What future for Algeria's claims in Mediterranean waters?

The last country to establish its exclusive economic zone (EEZ) in the eastern basin of the Mediterranean was Algeria. In 2018 and not without controversy, presidential decree 18-96 issued by the Tebboune cabinet brought turbulence to the waters of the Mediterranean.
Algeria unilaterally claimed Mediterranean waters corresponding to Spanish and Italian EEZs in the latitudes of the Balearic island of Cabrera and Sardinia. European governments responded by rejecting Algeria's claims and expressing their 'no' to the United Nations Secretary General and the International Tribunal for the Law of the Sea.
At a time when Spain and Italy's relations with Algeria diverge completely, what does the future hold for these negotiations, which appear to have been at a complete standstill since 2020?
While Spain has opened dialogue tables with Morocco to settle its maritime disputes, a similar body with Algeria does not yet exist. Nor is it expected in the short to medium term due to the growing tension between the governments of Sánchez and Tebboune following the breakdown of the Treaty of Good Neighbourliness, Friendship and Cooperation due to Spain's change of position on the Sahara dossier.
The main complaint of Spain's permanent delegation to the United Nations lies in Algeria's unilateralism in defining its EEZ, without taking into account the principle of equidistance in the delineation of the boundaries, as well as the lack of precision in the Algerian demand regarding the method used to calculate the defined zone, according to the analysis of Selma Sassi, a researcher at the University of Algiers 1.
The routes presented by the government of Tebboune exceed excessively half of the 160 nautical mile route that separates the Algerian coast from the island of Cabrera, touching the contiguous waters of the Balearic archipelago that extend 24 nautical miles from the island's coast and which represent the ultimate maximum of Spain's absolute sovereignty over the waters surrounding its land.

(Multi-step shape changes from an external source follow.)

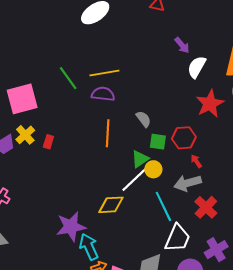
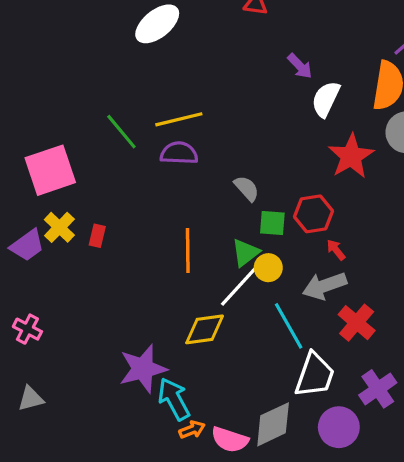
orange line: (108, 133) -> (188, 251), moved

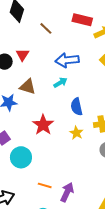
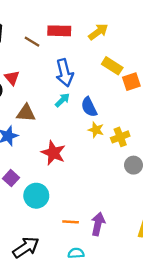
red rectangle: (82, 20) -> (59, 31), moved
blue arrow: (67, 60) -> (65, 73), turned -85
blue semicircle: (77, 107) -> (89, 107), moved
yellow star: (76, 133) -> (96, 130), moved

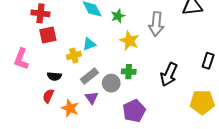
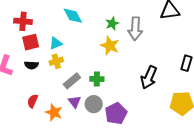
green star: (118, 16) -> (112, 23), moved
cyan triangle: (89, 44) -> (56, 43), moved
green cross: (129, 72) -> (97, 79), moved
black semicircle: (54, 76) -> (31, 65), moved
gray circle: (111, 83) -> (94, 104), moved

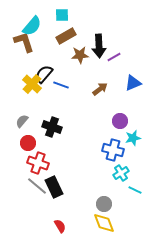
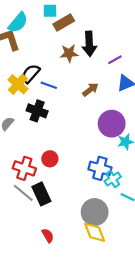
brown rectangle: (66, 36) -> (64, 22), moved
purple line: (114, 57) -> (115, 60), moved
purple circle: (120, 121) -> (112, 124), size x1.6
black cross: (52, 127) -> (37, 111), moved
red circle: (28, 143) -> (50, 159), moved
blue cross: (113, 150) -> (100, 168), moved
gray circle: (104, 204) -> (95, 212), size x1.6

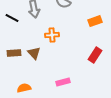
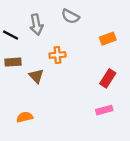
brown rectangle: (14, 53) -> (13, 62), moved
pink rectangle: (63, 82) -> (104, 110), moved

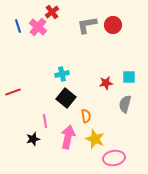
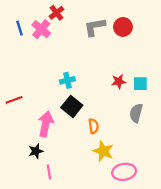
red star: (106, 83) -> (119, 81), moved
pink line: (45, 121) -> (49, 172), moved
pink arrow: (68, 137) -> (46, 124), moved

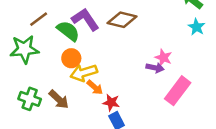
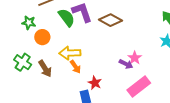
green star: (24, 49) -> (29, 23), size x0.6
orange circle: (71, 58) -> (42, 37), moved
red star: (111, 102) -> (95, 83), moved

For its part, Algeria responded that the Spanish delineation of the EEZ, made prior to the Algerian one, did not take into account the norms dictated by the United Nations Convention on the Law of the Sea (UNCLOS) and that it encroached on the EEZ requested by Algeria. According to the map drawn up by the Marineregions.org website, which uses the equidistant line methodology to draw EEZs outside of what is claimed by each country, the EEZ presented by Spain to the United Nations effectively invades the EEZ that Algeria can claim.
For its part, the European Union, through the mapping service of the External Action, also uses the median methodology to delineate the EEZs of member countries.
Possibly for these reasons, both governments hastened to declare to the public, when the Foreign Affairs portfolio was still in the hands of González-Laya, that there was no dispute between the governments and that they accepted the median delineation.
The changes in relations between Madrid and Algiers could bring about changes in this cordial stance and tacit agreement. The economic sovereignty and exploitation of the waters at stake could bring interesting benefits to both sides.
From the Italian side, the situation is similar to that of Spain. The Algerian EEZ presented in the 2018 presidential decree reached the contiguous waters 24 miles off the coast of Sardinia, well above the median drawn by Marineregions.org.

In Italy, the issue is causing controversy on the opposition benches of the government and in the media, who wonder whether Luigi Di Maio's ministry might not have "sold" the waters of the Sardinian island to Algeria, at the request of the energy company Eni, in order to gain Tebboune's favour in the exploitation and exploration of new gas fields, as well as to ensure a good supply of gas from Sonatrach.
Underwater
According to Selma Sassi, hydrocarbon fields in the western Mediterranean were not particularly important or well known until the more recent explorations that largely motivated the wave of EEZs by the basin states. However, there are now important indications that control of the waters is an important asset in regional geopolitics.
Algeria has been particularly active in this regard with off-shore joint ventures between the state-owned Sonatrach with Italy's Eni and France's Total. Sassi concludes that, albeit belated, Algeria's claim to its EEZ may bring considerable benefits to the Algerian state in the future. However, he underlines the dangers that hydrocarbon exploitation in the Mediterranean could pose for the protection of the environment, which is very fragile due to the basin's quasi-enclosed status.